# [EXERCISE DETAILS]
Would you give back exactly the lines from the line with "Nice dans les Alpes-Maritimes" through the end of the entries below, both included, but none of the pictures?

===== DATA IN THIS EXERCISE =====

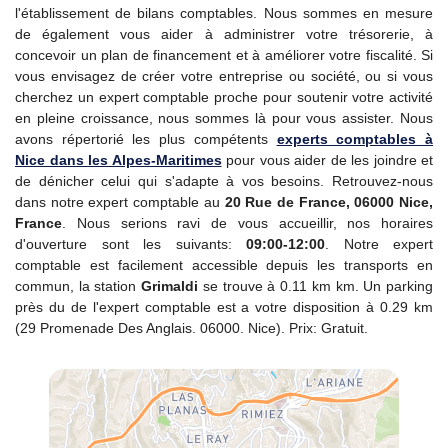
l'établissement de bilans comptables. Nous sommes en mesure
de également vous aider à administrer votre trésorerie, à
concevoir un plan de financement et à améliorer votre fiscalité. Si
vous envisagez de créer votre entreprise ou société, ou si vous
cherchez un expert comptable proche pour soutenir votre activité
en pleine croissance, nous sommes là pour vous assister. Nous
avons répertorié les plus compétents
experts comptables à
Nice dans les Alpes-Maritimes
pour vous aider de les joindre et
de dénicher celui qui s'adapte à vos besoins. Retrouvez-nous
dans notre expert comptable au
20 Rue de France, 06000 Nice,
France
. Nous serions ravi de vous accueillir, nos horaires
d'ouverture sont les suivants:
09:00-12:00
. Notre expert
comptable est facilement accessible depuis les transports en
commun, la station
Grimaldi
se trouve à 0.11 km km. Un parking
près du de l'expert comptable est a votre disposition à 0.29 km
(29 Promenade Des Anglais. 06000. Nice). Prix: Gratuit.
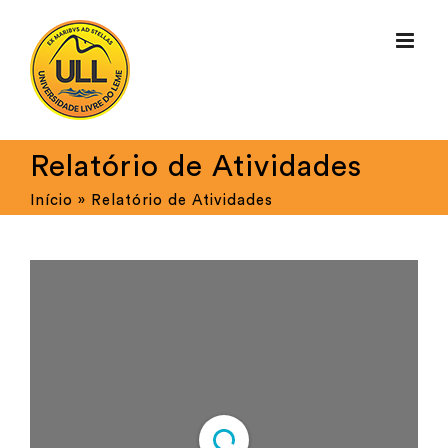
Ir
para
o
conteúdo
Relatório de Atividades
Início
»
Relatório de Atividades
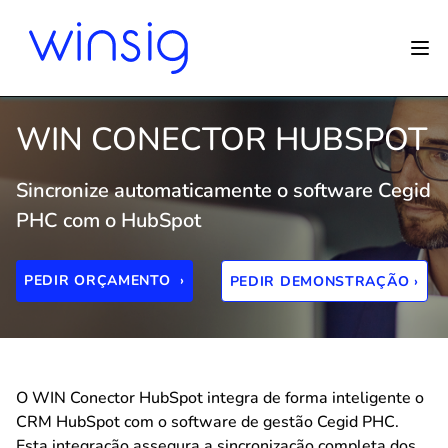
WIN CONECTOR HUBSPOT
Sincronize automaticamente o software Cegid
PHC com o HubSpot
PEDIR ORÇAMENTO ›
PEDIR DEMONSTRAÇÃO ›
O WIN Conector HubSpot integra de forma inteligente o
CRM HubSpot com o software de gestão Cegid PHC.
Esta integração assegura a sincronização completa dos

=====

# [RESULT OF THE TASK]
Nice dans les Alpes-Maritimes
pour vous aider de les joindre et
de dénicher celui qui s'adapte à vos besoins. Retrouvez-nous
dans notre expert comptable au
20 Rue de France, 06000 Nice,
France
. Nous serions ravi de vous accueillir, nos horaires
d'ouverture sont les suivants:
09:00-12:00
. Notre expert
comptable est facilement accessible depuis les transports en
commun, la station
Grimaldi
se trouve à 0.11 km km. Un parking
près du de l'expert comptable est a votre disposition à 0.29 km
(29 Promenade Des Anglais. 06000. Nice). Prix: Gratuit.
Ir
para
o
conteúdo
Relatório de Atividades
Início
»
Relatório de Atividades
WIN CONECTOR HUBSPOT
Sincronize automaticamente o software Cegid
PHC com o HubSpot
PEDIR ORÇAMENTO ›
PEDIR DEMONSTRAÇÃO ›
O WIN Conector HubSpot integra de forma inteligente o
CRM HubSpot com o software de gestão Cegid PHC.
Esta integração assegura a sincronização completa dos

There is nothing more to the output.